---- GIVEN ENTRIES

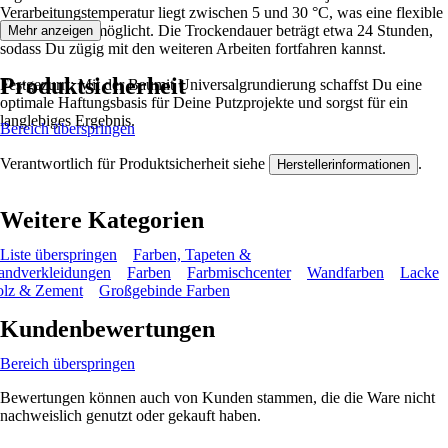
Verarbeitungstemperatur liegt zwischen 5 und 30 °C, was eine flexible
Anwendung ermöglicht. Die Trockendauer beträgt etwa 24 Stunden,
Mehr anzeigen
sodass Du zügig mit den weiteren Arbeiten fortfahren kannst.
Produktsicherheit
Festgezurrt: Mit der Baumit Universalgrundierung schaffst Du eine
optimale Haftungsbasis für Deine Putzprojekte und sorgst für ein
langlebiges Ergebnis.
Bereich überspringen
Verantwortlich für Produktsicherheit siehe
.
Herstellerinformationen
Weitere Kategorien
Liste überspringen
Farben, Tapeten &
ndverkleidungen
Farben
Farbmischcenter
Wandfarben
Lacke
lz & Zement
Großgebinde Farben
Kundenbewertungen
Bereich überspringen
Bewertungen können auch von Kunden stammen, die die Ware nicht
nachweislich genutzt oder gekauft haben.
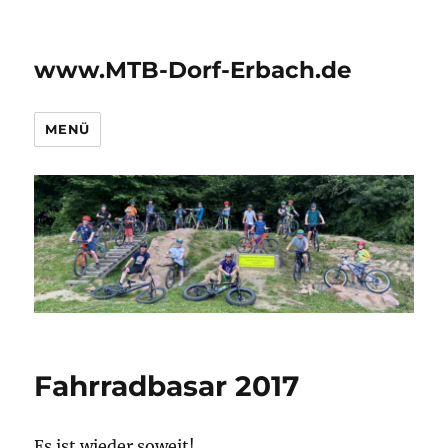
www.MTB-Dorf-Erbach.de
MENÜ
Fahrradbasar 2017
Es ist wieder soweit!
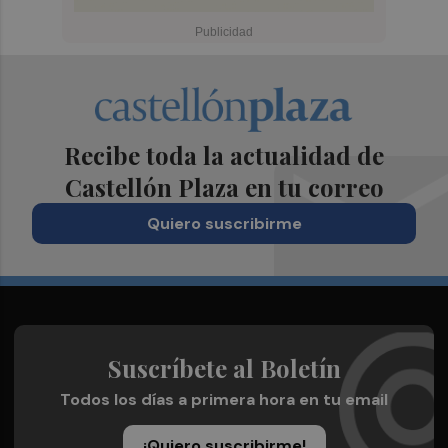
Recibe toda la actualidad de
Castellón Plaza en tu correo
Quiero suscribirme
Suscríbete al Boletín
Todos los días a primera hora en tu email
¡Quiero suscribirme!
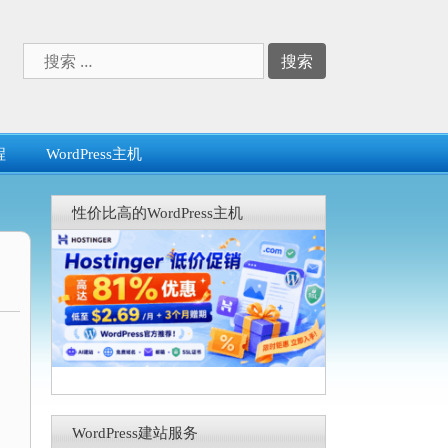
搜
索：
程
WordPress主机
性价比高的WordPress主机
WordPress建站服务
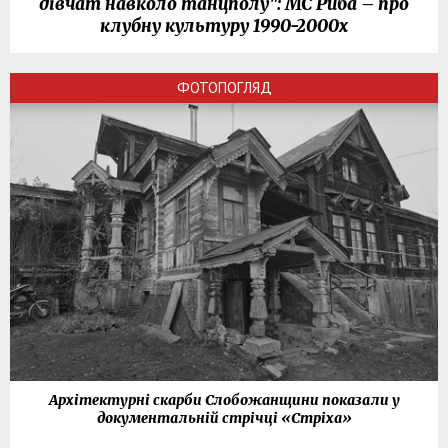
дівчат навколо танцполу": МС Риба – про
клубну культуру 1990-2000х
ФОТОПОГЛЯД
Архітектурні скарби Слобожанщини показали у
документальній стрічці «Стріха»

--------

### WHAT TO WORK ON
Produce the full material again verbatim, with the pictures dropped.

### WORKED SOLUTION
Verarbeitungstemperatur liegt zwischen 5 und 30 °C, was eine flexible
Anwendung ermöglicht. Die Trockendauer beträgt etwa 24 Stunden,
Mehr anzeigen
sodass Du zügig mit den weiteren Arbeiten fortfahren kannst.
Produktsicherheit
Festgezurrt: Mit der Baumit Universalgrundierung schaffst Du eine
optimale Haftungsbasis für Deine Putzprojekte und sorgst für ein
langlebiges Ergebnis.
Bereich überspringen
Verantwortlich für Produktsicherheit siehe
.
Herstellerinformationen
Weitere Kategorien
Liste überspringen
Farben, Tapeten &
ndverkleidungen
Farben
Farbmischcenter
Wandfarben
Lacke
lz & Zement
Großgebinde Farben
Kundenbewertungen
Bereich überspringen
Bewertungen können auch von Kunden stammen, die die Ware nicht
nachweislich genutzt oder gekauft haben.
www.MTB-Dorf-Erbach.de
MENÜ
Fahrradbasar 2017
Es ist wieder soweit!
Recibe toda la actualidad de
Castellón Plaza en tu correo
Quiero suscribirme
Suscríbete al Boletín
Todos los días a primera hora en tu email
¡Quiero suscribirme!
搜
索：
程
WordPress主机
性价比高的WordPress主机
WordPress建站服务
дівчат навколо танцполу": МС Риба – про
клубну культуру 1990-2000х
ФОТОПОГЛЯД
Архітектурні скарби Слобожанщини показали у
документальній стрічці «Стріха»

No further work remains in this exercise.